When communicators interact with one another, they necessarily gaze (or look) at each other or gaze separately or together at objects, artifacts, or events in the perceptual world. Gazing, scholars in language and social interaction have shown, is a fundamental mechanism through which people manage, coordinate, and choreograph their communicative activities. Gaze-in-interaction, then, is the term of choice to refer to these multiple activities, including the ways in which people use gaze as a resource for accomplishing specific interactional goals.
In general, people may gaze each other “in the eyes” (“mutual gaze”), gaze at specific bodily parts (e.g., a pointing gesture) or toward objects or artifacts, gaze at their own gestural behaviors to bring recipient’s focused attention to such activities (“gaze-shifts”; see Streeck 1994), or look in a direction established by another (sometimes called “triadic eye gaze”). These activities, researchers have shown, serve important functions; they “do” things.
When looking at another, a communicator may signal interaction readiness, thereby making himself or herself available, or asking the other, for human contact: this is a first function of gaze (Goffman 1963). A second function of gaze is to regulate interaction and monitor another person’s behavior (Kendon 1967). For instance, speakers cue recipients when it is their turn to talk. Prototypically, a person looks away as they start to speak, presumably to hold their turn of talk, and gazes toward the recipient at the end of their utterance to relinquish the conversational floor or to enable participants to produce smooth transitions in turn-taking sequences. In some interactional contexts, speakers may precisely time their gaze toward listeners to provoke an audible feedback cue, and when a response is offered, their gaze is terminated (“gaze window”; see Bavelas et al. 2002). In short, participants gaze to regulate the flow of conversation. Third, people gaze to convey emotions and relational-intimacy-immediacy cues. Depending on the duration, frequency, and intensity of a gaze, participants may display dominance, liking, or attraction, and when juxtaposed with other nonverbal behaviors such as facial expressions, gazing may convey myriad emotions such as anger or happiness. When people gaze, then, they do not just look at people or objects, but instead, subtleties about how looking is done will perform important, interactionally implicative functions.

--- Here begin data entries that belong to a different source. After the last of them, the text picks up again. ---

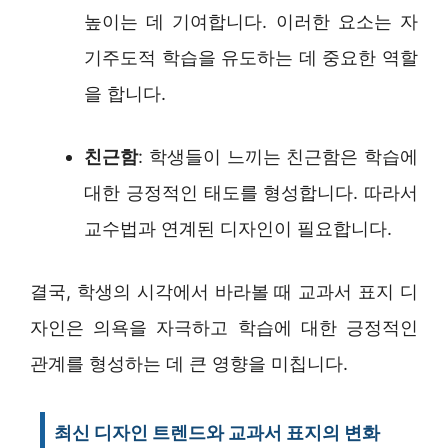
높이는 데 기여합니다. 이러한 요소는 자
기주도적 학습을 유도하는 데 중요한 역할
을 합니다.
친근함
: 학생들이 느끼는 친근함은 학습에
대한 긍정적인 태도를 형성합니다. 따라서
교수법과 연계된 디자인이 필요합니다.
결국, 학생의 시각에서 바라볼 때 교과서 표지 디
자인은 의욕을 자극하고 학습에 대한 긍정적인
관계를 형성하는 데 큰 영향을 미칩니다.
최신 디자인 트렌드와 교과서 표지의 변화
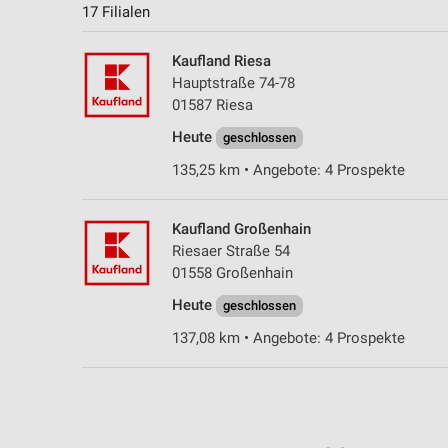
17 Filialen
Kaufland Riesa
Hauptstraße 74-78
01587 Riesa
Heute
geschlossen
135,25 km • Angebote: 4 Prospekte
Kaufland Großenhain
Riesaer Straße 54
01558 Großenhain
Heute
geschlossen
137,08 km • Angebote: 4 Prospekte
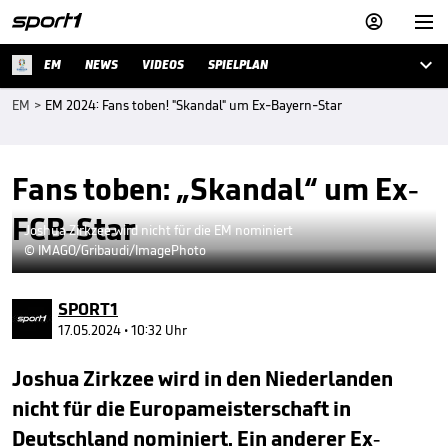



EM
NEWS
VIDEOS
SPIELPLAN
EM
>
EM 2024: Fans toben! "Skandal" um Ex-Bayern-Star
Fans toben: „Skandal“ um Ex-
FCB-Star
Joshua Zirkzee wird nicht für die EM nominiert
© IMAGO/Gribaudi/ImagePhoto
SPORT1
17.05.2024 • 10:32 Uhr
Joshua Zirkzee wird in den Niederlanden
nicht für die Europameisterschaft in
Deutschland nominiert. Ein anderer Ex-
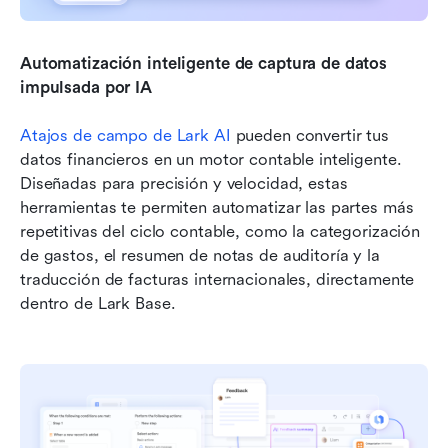
Automatización inteligente de captura de datos 
impulsada por IA
Atajos de campo de Lark AI
 pueden convertir tus 
datos financieros en un motor contable inteligente. 
Diseñadas para precisión y velocidad, estas 
herramientas te permiten automatizar las partes más 
repetitivas del ciclo contable, como la categorización 
de gastos, el resumen de notas de auditoría y la 
traducción de facturas internacionales, directamente 
dentro de Lark Base. 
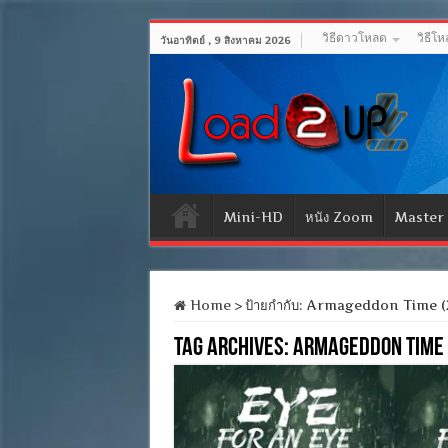
วิธีดาวโหลด
วิธีโ
วันอาทิตย์ , 9 สิงหาคม 2026
Mini-HD
หนัง Zoom
Master
Home
>
ป้ายกำกับ:
Armageddon Time (
Tag Archives:
Armageddon Time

In addition to serving multiple functions, gaze also is something people interpret in particular ways. Across cultures, we find, for instance, that people agree on the meaning of a stare by interpreting it as a sign of assertiveness, suggesting that maintaining gaze and averting or withdrawing may be taken as signs of dominance or weakness. Much work has been done to decipher how gazes may be interpreted. For instance, an early study by Burgoon et al. (1984) about the perceived communicative meaning of gaze evidenced that communicators interpret frequent eye gaze as conveying greater intimacy, immediacy, dominance, persuasiveness, and aggressiveness, while gaze aversion shapes interpretation in the opposite direction. As a later study (Burgoon et al. 1985) also showed, gaze aversion negatively influences job interviewers’ interpretive judgment about a prospective employee, including his or her credibility, competence, or sociability, and decreases the likelihood that they will be hired. How people gaze, then, carries both relational and institutional consequences.
Although gaze activities shape cultural members’ interpretive-perceptual judgment, some research has examined how people interpret, orient to, and react to a particular gaze in the course of naturally occurring interaction. One recent study, for instance, showed how children interpret and differentiate the meaning of caregivers’ multiple kinds of gazing activities (Kidwell 2005). As the author illustrated, young children differentiate caregivers’ “mere looks” from “the look” by orienting to the gaze’s implication on subsequent actions, particularly the likelihood that caregivers will intervene on sanctionable activities. How to interpret a gaze, then, is not just a matter of perception, but becomes meaningful, and collaboratively achieved, in and through interactional actions performed “in the moment.”
To date, research on gaze-in-interaction has offered a rich descriptive account of how people coordinate their communicative activities to accomplish particular interactional (e.g., taking turns at speaking), relational (e.g., cueing intimacy and attraction), and institutional tasks (e.g., disciplining children or being compliant with and resistant to therapy). Interestingly, findings about how gazing operates in human interaction have been influential, shaping the design of accurate gazing behaviors from conversational agents operating within virtual environments or mediated conversation.